Andrew Samwick offers us How to Advice on Fiscal Policy. While the whole post is worth a read, let me offer some highlights:
The overriding problem in conducting fiscal policy is that politicians, in both the executive and legislative branches, face electoral pressure to please their current constituencies. It is extremely tempting for them to boost spending or lower taxes today, handing out windfalls to today’s voters and leaving an unrepresented constituency – future taxpayers – to foot the bill. It takes an enormous amount of energy to resist that temptation. That energy has to come from the politician’s advisers … There are other advisers with a central role to play in fiscal policy, however, who are Presidential nominees who undergo Senate confirmation and who can be called to testify to Congress on the President’s policies. We should expect them to be the ones who look at the larger picture, who take a longer horizon into their policy discussions, and who do the heavy lifting to help the politician resist the temptation to use future generations’ resources to buy votes today. On fiscal policy, the three main advisers are the Secretary of the Treasury, the Director of the Office of Management and Budget, and the Chairman of the Council of Economic Advisers. To address the overriding problem, these three advisers must insist on an explicit budget target … The standard can be that simple, and it isn’t as austere as I’m trying to make it sound. It doesn’t rule out cutting taxes during the weak part of a business cycle, for example, but it does rule out cutting taxes to run a deficit that the Administration has no intention of paying back during the strong part of a business cycle. As a corollary, it does rule out passing tax cuts with explicit sunset provisions and then arguing to extend them with the budget not in balance … Twice a year, the Administration makes an economic forecast to underlie the budget or its mid-session review. I’d be surprised if you ever see such a forecast that predicts an upcoming recession. That means that every budget or mid-session review should be projecting on-budget surpluses or their quick resumption if we are just coming out of a recession. As I’ve discussed elsewhere, the “cut the deficit in half in five years” policy was at variance with this standard … Taxing someone in 2020 to pay for our spending binge in 2003 violates my notions of fairness, and that is a substantially more salient issue here than any additional concerns about efficiency.
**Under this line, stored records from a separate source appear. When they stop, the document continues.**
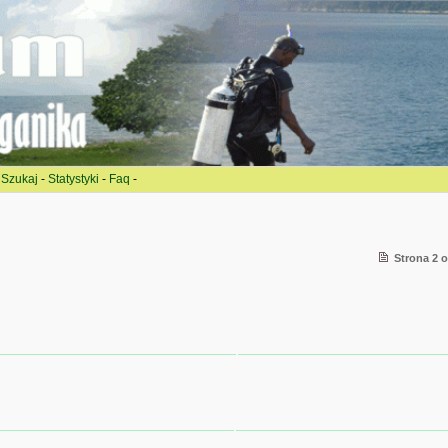
-
Szukaj
-
Statystyki
-
Faq
-
Strona 2 o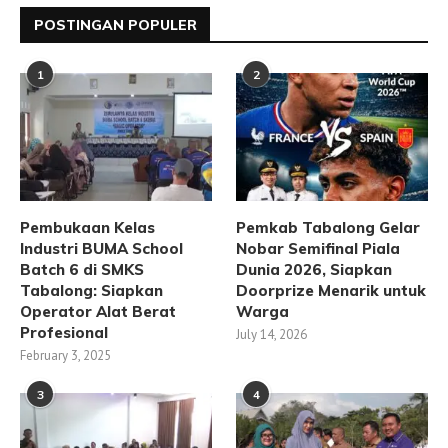
POSTINGAN POPULER
1
2
Pembukaan Kelas
Pemkab Tabalong Gelar
Industri BUMA School
Nobar Semifinal Piala
Batch 6 di SMKS
Dunia 2026, Siapkan
Tabalong: Siapkan
Doorprize Menarik untuk
Operator Alat Berat
Warga
Profesional
July 14, 2026
February 3, 2025
3
4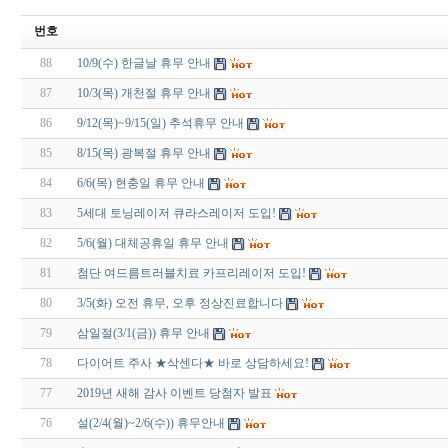
번호
88
10/9(수) 한글날 휴무 안내
87
10/3(목) 개천절 휴무 안내
86
9/12(목)~9/15(일) 추석휴무 안내
85
8/15(목) 광복절 휴무 안내
84
6/6(목) 현충일 휴무 안내
83
5세대 토닝레이저 큐라스레이저 도입!
82
5/6(월) 대체공휴일 휴무 안내
81
첨단 여드름트러블치료 카프리레이저 도입!
80
3/5(화) 오전 휴무, 오후 정상진료합니다
79
삼일절(3/1(금)) 휴무 안내
78
다이어트 주사 ★삭센다★ 바로 상담하세요!
77
2019년 새해 감사 이벤트 당첨자 발표
76
설(2/4(월)~2/6(수)) 휴무안내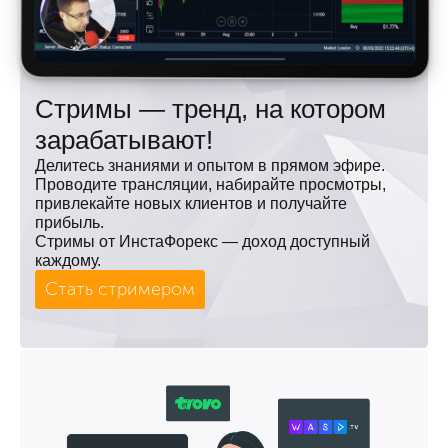
Стримы — тренд, на котором
зарабатывают!
Делитесь знаниями и опытом в прямом эфире.
Проводите трансляции, набирайте просмотры,
привлекайте новых клиентов и получайте
прибыль.
Стримы от ИнстаФорекс — доход доступный
каждому.
Стать стримером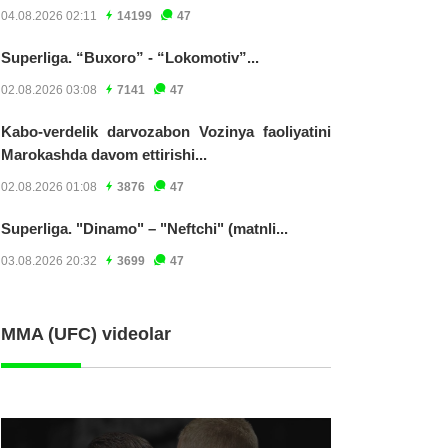
04.08.2026 02:11
14199
47
Superliga. “Buxoro” - “Lokomotiv”...
02.08.2026 03:08
7141
47
Kabo-verdelik darvozabon Vozinya faoliyatini
Marokashda davom ettirishi...
02.08.2026 01:08
3876
47
Superliga. "Dinamo" – "Neftchi" (matnli...
03.08.2026 20:32
3699
47
MMA (UFC) videolar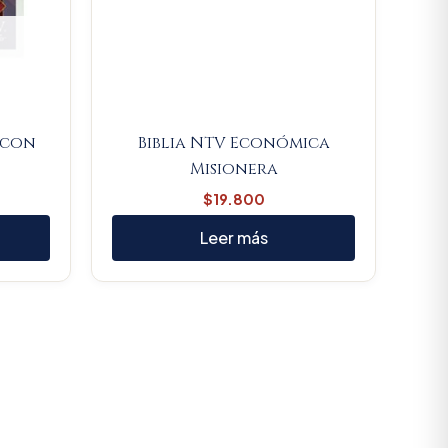
 con
Biblia NTV Económica
Misionera
$
19.800
Leer más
In short, the actual fiscal policy stances of the Bush Administration are not consistent with how Dr. Samwick would have advised the President. Perhaps the internal advice that Glenn Hubbard and Greg Mankiw gave President Bush were roughly consistent with how Andrew Samwick would have advised the President. If so, the President clearly ignored his CEA. Which raises the question as to why these two gentlemen did not resign sooner?
One note to Andrew Samwick on this excellent post – I suspect the sources you link are very good ones, but when I tried to reference them, the links were not working properly.